◆ BRIEF ◆
Take the lines from the line containing "Kontakt & Standorte" through the end of the entries and output them exactly, with no pictures and nothing more.

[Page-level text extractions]

▼▼▼

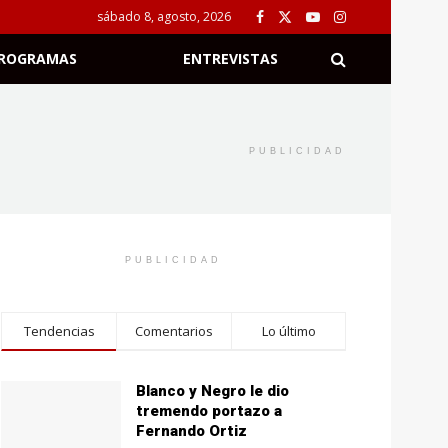
sábado 8, agosto, 2026
ROGRAMAS
ENTREVISTAS
PUBLICIDAD
PUBLICIDAD
Tendencias
Comentarios
Lo último
Blanco y Negro le dio
tremendo portazo a
Fernando Ortiz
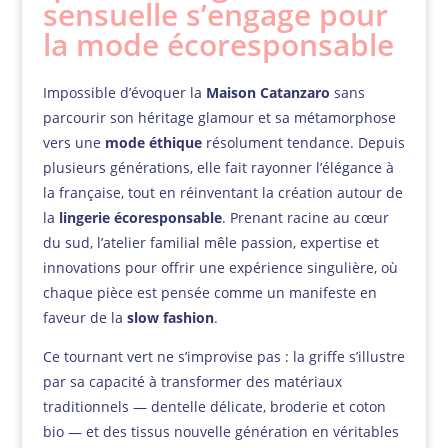
sensuelle s’engage pour
la mode écoresponsable
Impossible d’évoquer la
Maison Catanzaro
sans
parcourir son héritage glamour et sa métamorphose
vers une
mode éthique
résolument tendance. Depuis
plusieurs générations, elle fait rayonner l’élégance à
la française, tout en réinventant la création autour de
la
lingerie écoresponsable
. Prenant racine au cœur
du sud, l’atelier familial mêle passion, expertise et
innovations pour offrir une expérience singulière, où
chaque pièce est pensée comme un manifeste en
faveur de la
slow fashion
.
Ce tournant vert ne s’improvise pas : la griffe s’illustre
par sa capacité à transformer des matériaux
traditionnels — dentelle délicate, broderie et coton
bio — et des tissus nouvelle génération en véritables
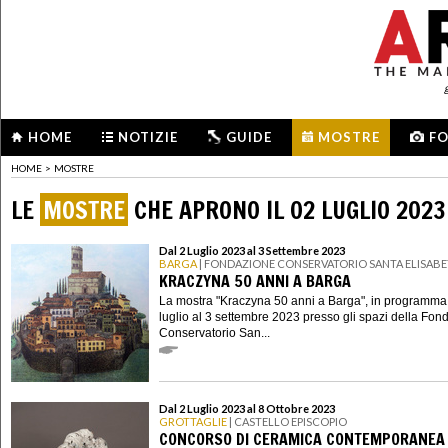
HOME
NOTIZIE
GUIDE
MOSTRE
F
HOME
>
MOSTRE
LE
MOSTRE
CHE APRONO IL 02 LUGLIO 2023
Dal 2 Luglio 2023 al 3 Settembre 2023
BARGA
| FONDAZIONE CONSERVATORIO SANTA ELISAB
KRACZYNA 50 ANNI A BARGA
La mostra "Kraczyna 50 anni a Barga", in programma
luglio al 3 settembre 2023 presso gli spazi della Fon
Conservatorio San...
Dal 2 Luglio 2023 al 8 Ottobre 2023
GROTTAGLIE
| CASTELLO EPISCOPIO
CONCORSO DI CERAMICA CONTEMPORANEA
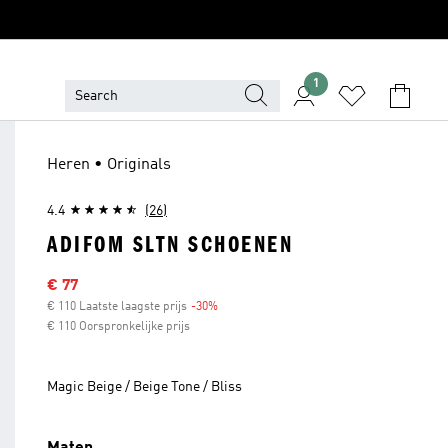
1
Heren • Originals
4.4
(26)
ADIFOM SLTN SCHOENEN
Sale price
€ 77
€ 110 Laatste laagste prijs
-30%
Discount
€ 110 Oorspronkelijke prijs
Magic Beige / Beige Tone / Bliss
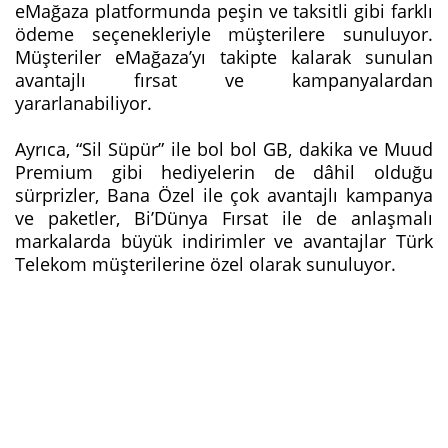
eMağaza platformunda peşin ve taksitli gibi farklı
ödeme seçenekleriyle müşterilere sunuluyor.
Müşteriler eMağaza’yı takipte kalarak sunulan
avantajlı fırsat ve kampanyalardan
yararlanabiliyor.
Ayrıca, “Sil Süpür” ile bol bol GB, dakika ve Muud
Premium gibi hediyelerin de dâhil olduğu
sürprizler, Bana Özel ile çok avantajlı kampanya
ve paketler, Bi’Dünya Fırsat ile de anlaşmalı
markalarda büyük indirimler ve avantajlar Türk
Telekom müşterilerine özel olarak sunuluyor.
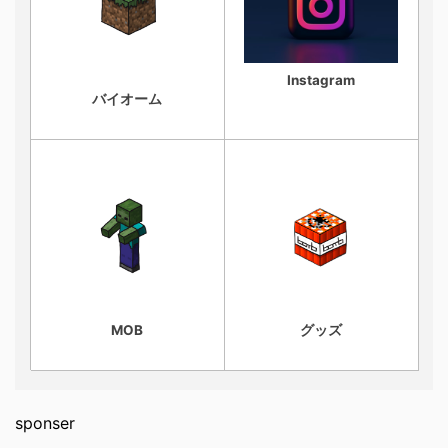
Instagram
バイオーム
MOB
グッズ
sponser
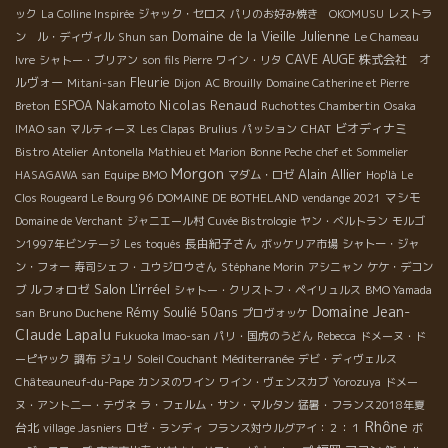
ック
La Colline Inspirée
ジャック・セロス
パリのお好み焼き OKOMUSU
レストラ
Domaine de la Vieille Julienne
ン ル・ディヴィル
Shun san
Le Chameau
CAVE AUGE
株式会社 オ
Ivre
シャトー・ブリアン
son fils Pierre
ワイン・リタ
Fleurie
ルヴォー
Mitani-san
Dijon
AC Brouilly
Domaine Catherine et Pierre
Nicolas Renaud
ESPOA Nakamoto
Breton
Ruchottes Chambertin
Osaka
CHAT
ビオディナミ
IMAO san
マルティーヌ
Les Clapas
Brulius
パッション
Bistro Atelier
Antonella
Mathieu et Marion
Bonne Peche
chef et Sommelier
Morgon
Alain Allier
HASAGAWA san
Equipe BMO
マダム・ロゼ
Hop'là
Le
マシモ
Clos Rougeard Le Bourg 96
DOMAINE DE BOTHELAND
vendange 2021
Domaine de Verchant
ジャニエール村
Cuvée Bistrologie
ヤン・ベルトラン
モルゴ
長由紀子さん
ン1997年ビンテージ
Les toqués
ボッケリア市場
シャトー・ジャ
ン・フォー
寿司シェフ・ユウジロウさん
Stéphane Morin
アシニャン
ケケ・デコン
Salon L'irréel
ルフォロゼ
ブ
シャトー・クリストフ・ペイリュルス
BMO Yamada
Domaine Jean-
Rémy Soulié 50ans
Bruno Duchene
san
プロヴォッケ
Claude Lapalu
Fukuoka Imao-san
パリ・国虎のうどん
Rebecca
ドメーヌ・ド
ーピヤック
調布
ジュリ
Soleil Couchant
Méditerranée
デビ・ディヴェルス
Châteauneuf-du-Pape
カンヌのワイン
ワイン・ヴェンスカブ
Yorozuya
ドメー
ヌ・アント二ー・テヴネ
ラ・フェルム・サン・マルタン
猛暑・フランス2018年夏
Rhône
台北
village Jasniers
ロゼ・ランディ
フランス対ウルグアイ：２：１
ボ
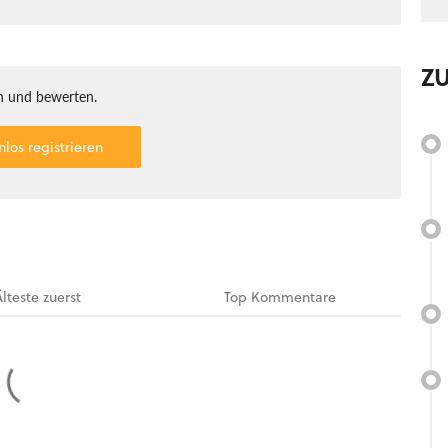
Z
 und bewerten.
nlos registrieren
Älteste
zuerst
Top
Kommentare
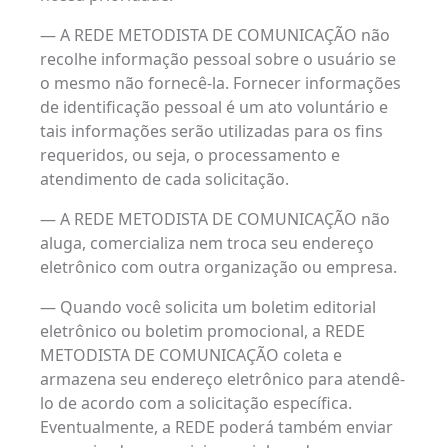
— A REDE METODISTA DE COMUNICAÇÃO não
recolhe informação pessoal sobre o usuário se
o mesmo não fornecê-la. Fornecer informações
de identificação pessoal é um ato voluntário e
tais informações serão utilizadas para os fins
requeridos, ou seja, o processamento e
atendimento de cada solicitação.
— A REDE METODISTA DE COMUNICAÇÃO não
aluga, comercializa nem troca seu endereço
eletrônico com outra organização ou empresa.
— Quando você solicita um boletim editorial
eletrônico ou boletim promocional, a REDE
METODISTA DE COMUNICAÇÃO coleta e
armazena seu endereço eletrônico para atendê-
lo de acordo com a solicitação específica.
Eventualmente, a REDE poderá também enviar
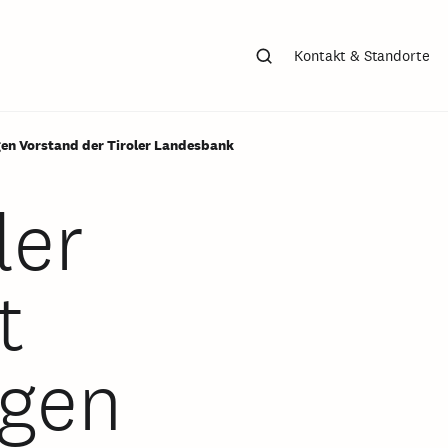
Suchen
Kontakt & Standorte
gen Vorstand der Tiroler Landesbank
ler
t
igen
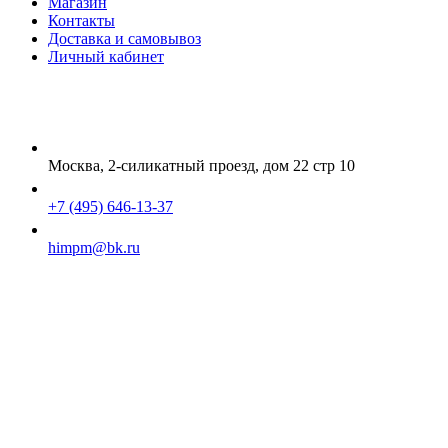
Магазин
Контакты
Доставка и самовывоз
Личный кабинет
Москва, 2-силикатный проезд, дом 22 стр 10
+7 (495) 646-13-37
himpm@bk.ru
ИП Осипов Евгений Егорович
ОГРНИП 320774600159586
Адрес 129164, Москва, ул. Староалексеевская, д.3, кв. 142
X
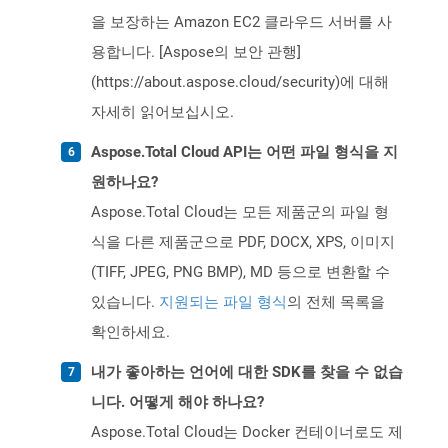
을 보장하는 Amazon EC2 클라우드 서버를 사
용합니다. [Aspose의 보안 관행]
(https://about.aspose.cloud/security)에 대해
자세히 읽어보십시오.
Aspose.Total Cloud API는 어떤 파일 형식을 지
원하나요?
Aspose.Total Cloud는 모든 제품군의 파일 형
식을 다른 제품군으로 PDF, DOCX, XPS, 이미지
(TIFF, JPEG, PNG BMP), MD 등으로 변환할 수
있습니다.
지원되는 파일 형식
의 전체 목록을
확인하세요.
내가 좋아하는 언어에 대한 SDK를 찾을 수 없습
니다. 어떻게 해야 하나요?
Aspose.Total Cloud는 Docker 컨테이너로도 제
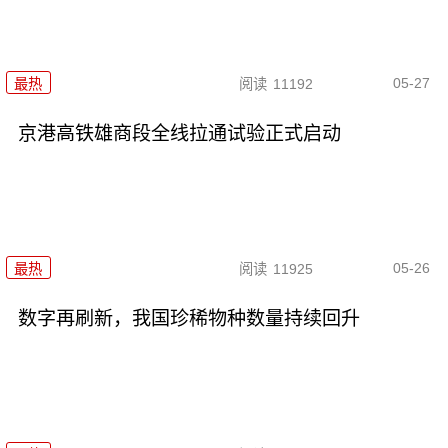
05-27
最热
阅读
11192
京港高铁雄商段全线拉通试验正式启动
05-26
最热
阅读
11925
数字再刷新，我国珍稀物种数量持续回升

▲▲▲

◆ RESULT OF THIS TASK ◆
Kontakt & Standorte
gen Vorstand der Tiroler Landesbank
ler
t
igen
Магазин
Контакты
Доставка и самовывоз
Личный кабинет
Москва, 2-силикатный проезд, дом 22 стр 10
+7 (495) 646-13-37
himpm@bk.ru
ИП Осипов Евгений Егорович
ОГРНИП 320774600159586
Адрес 129164, Москва, ул. Староалексеевская, д.3, кв. 142
X
을 보장하는 Amazon EC2 클라우드 서버를 사
용합니다. [Aspose의 보안 관행]
(https://about.aspose.cloud/security)에 대해
자세히 읽어보십시오.
Aspose.Total Cloud API는 어떤 파일 형식을 지
원하나요?
Aspose.Total Cloud는 모든 제품군의 파일 형
식을 다른 제품군으로 PDF, DOCX, XPS, 이미지
(TIFF, JPEG, PNG BMP), MD 등으로 변환할 수
있습니다.
지원되는 파일 형식
의 전체 목록을
확인하세요.
내가 좋아하는 언어에 대한 SDK를 찾을 수 없습
니다. 어떻게 해야 하나요?
Aspose.Total Cloud는 Docker 컨테이너로도 제
05-27
最热
阅读
11192
京港高铁雄商段全线拉通试验正式启动
05-26
最热
阅读
11925
数字再刷新，我国珍稀物种数量持续回升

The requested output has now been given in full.